HB 1913 (Rep. Kannady/Sen. Leewright), the Oklahoma Small Loan Act, would create a new predatory loan product in Oklahoma, known as a Small Loan. These loans would allow interest to be charged at an annual rate of over 200 percent, which is four times more than what can be charged under current law. Like payday loans, these loans are designed to trap people in unaffordable debt.

Protecting consumers from dangerous financial products is a long-standing role of state government. HB 1913 would strike down existing rate caps and put the financial health of economically vulnerable Oklahomans at greater risk. There is simply no need in Oklahoma for another high-cost predatory loan product.

Where Things Stand (as of 3/25/17)

HB 1913 passed the House of Representatives on a 59-31 vote on March 13th. You can see how your Representative voted here.  The bill now moves to the Senate, where it has been assigned to the Senate Business, Commerce and Tourism Committee . The Senate will have between March 27th and April 13th to hear HB 1913 in committee.

What You Can Do

There are several things you can do to fight HB 1913. You can use the talking points below to help craft your message. If you or someone you know has been affected by high-cost loans, please share your story.

  1. Contact Senate Business, Commerce and Tourism Committee chair Sen. Dan Newberry and ask that he not hear HB 1913 in committee.  newberry@oksenate.gov  (405) 521-5600
  2. Contact Sen. James Leewright, the Senate author of HB 1913 and express your opposition to HB 1913. leewright@oksenate.gov  (405) 521-5528
  3. Contact members of the Business, Commerce and Tourism Committee and urge them to vote NO on HB 1913. 

Sen. Dan Newberry, Chair                                     newberry@oksenate.gov        (405) 521-5600

Sen. James Leewright, Vice Chair                         leewright@oksenate.gov        (405) 521-5528

Sen. Micheal Bergstrom                                        bergstrom@oksenate.gov      (405) 521-5561

Sen. Stephanie Bice                                               bice@oksenate.gov                (405) 521-5592

Sen. Nathan Dahm                                                 dahm@oksenate.gov              (405) 521-5551

Sen. Julie Daniels                                                    daniels@oksenate.gov            (405) 521-5634

Sen. Chris Kidd                                                       kidd@oksenate.gov                (405) 521-5563

Sen. Anastasia Pittman                                          pittman@oksenate.gov          (405) 521-5531

Sen. Paul Scott                                                       paul.scott@oksenate.gov       (405) 521-5522

Sen. Joseph Silk                                                      silk@oksenate.gov                  (405) 521-5614

Sen. John Sparks                                                    sparks@oksenate.gov             (405) 521-5553

Sen. Gary Stanislawski                                           stanislawski@oksenate.gov    (405) 521-5624

          4. Contact your own Senator to express your opposition to HB 1913.   You can find your Senator here. Be sure to identify yourself as a constituent.

Talking Points

Download the talking points as a fact sheet

This bill is not about providing consumers with better choices

  • HB 1913 would allow lenders to charge interest rates 6 times higher than what is allowed under current law.
  • These loans would simply provide the payday loan industry with a way to make more money by preying on economically vulnerable Oklahomans.

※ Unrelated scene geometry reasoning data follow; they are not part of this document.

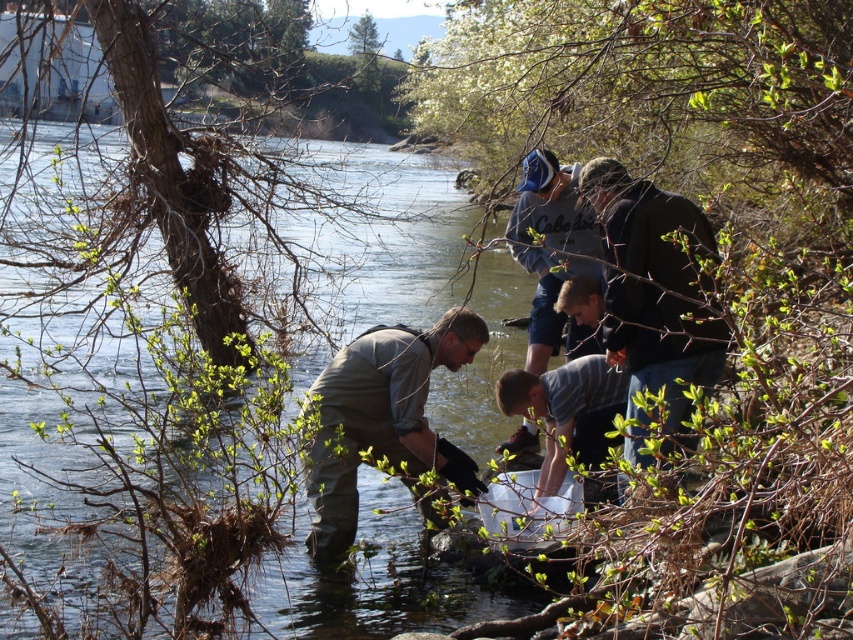 You are a photographer trying to capture a clear shot of the striped cotton shirt at center and the blue fabric cap at upper center. Since you want both subjects to be in focus, you need to know their relative heights. Which object is taller?

The blue fabric cap at upper center is taller than the striped cotton shirt at center.

You are a photographer trying to capture a clear shot of the striped cotton shirt at center. However, the blue fabric cap at upper center is blocking your view. Can you move the cap to the side to get a better angle?

The blue fabric cap at upper center is located above the striped cotton shirt at center, so moving it to the side might help, but since the cap is part of the scene, you might need to adjust your camera angle instead of moving objects.

Consider the image. You are part of a team working near the riverbank. You notice two team members wearing the matte gray shirt at center and the striped cotton shirt at center. Which team member is closer to you?

The matte gray shirt at center is closer to you because it is in front of the striped cotton shirt at center.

These loans would be unaffordable for many borrowers

  • HB 1913 allows lenders to charge 17 percent interest per month. This amounts to an annual interest rate of 204 percent.
  • A borrower would be required to make payments of $301 every month on a 12-month $1,500 loan. Over the course of the loan, a borrower will have paid cumulative interest of $2,108.

These loans are not a safety net – they are a debt trap

  • Payday lenders attract new customers with teaser rates – they can make loans without conducting any income checks to determine if the borrower can afford to repay the loan.
  • When a borrower cannot afford to repay the loan, the lender can offer a second loan to pay down the first loan. Each new loan comes with new fees and interest, dragging to borrower deeper into debt.

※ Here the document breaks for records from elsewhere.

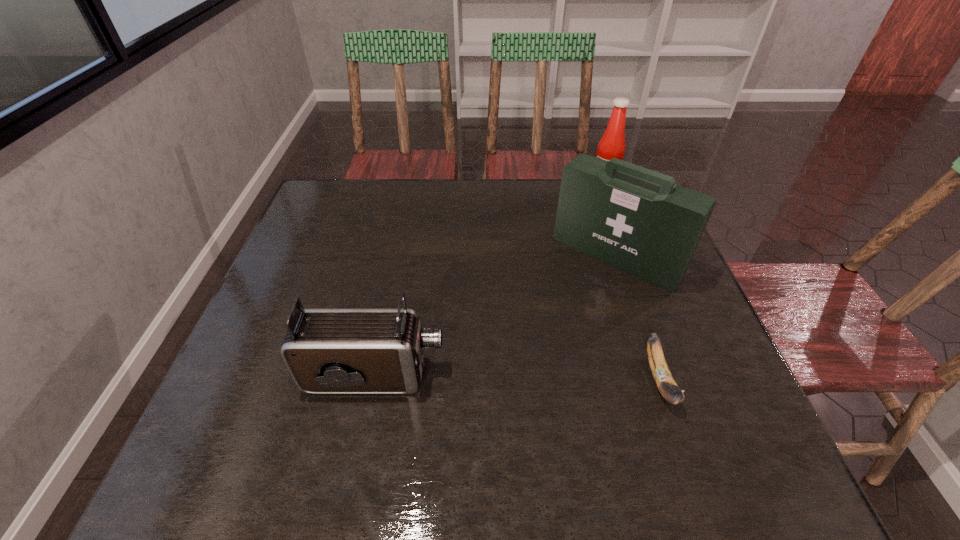 Image resolution: width=960 pixels, height=540 pixels. What are the coordinates of `object present at the far right corner` in the screenshot? It's located at (612, 144).

Image resolution: width=960 pixels, height=540 pixels. I want to click on object present at the near right corner, so pos(662,376).

The width and height of the screenshot is (960, 540). Identify the location of free location at the far edge of the desktop. (528, 197).

Find the location of a particular element. free space at the near edge is located at coordinates (350, 425).

Where is `vacant space at the left edge of the desktop`? Image resolution: width=960 pixels, height=540 pixels. vacant space at the left edge of the desktop is located at coordinates (339, 235).

The width and height of the screenshot is (960, 540). In the image, there is a desktop. Identify the location of vacant space at the right edge. (620, 276).

Identify the location of vacant area at the far left corner of the desktop. The width and height of the screenshot is (960, 540). (332, 183).

I want to click on vacant point at the near left corner, so [x=241, y=386].

Find the location of `vacant area between the second farthest object and the camcorder`. vacant area between the second farthest object and the camcorder is located at coordinates (495, 316).

What are the coordinates of `vacant region between the banana and the third nearest object` in the screenshot? It's located at (637, 318).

Consumers can get by without payday loans

  • Fifteen states (including Arkansas, Georgia, West Virginia, and North Carolina) and D.C. ban or severely restrict predatory lending and residents have found alternative ways to cover unexpected expenses.
  • 95 percent of would-be payday loan borrowers find other, more responsible ways to cover expenses (like borrowing from friends and family, cutting back on other expenses, or asking their employer for a salary advance). [PEW Research]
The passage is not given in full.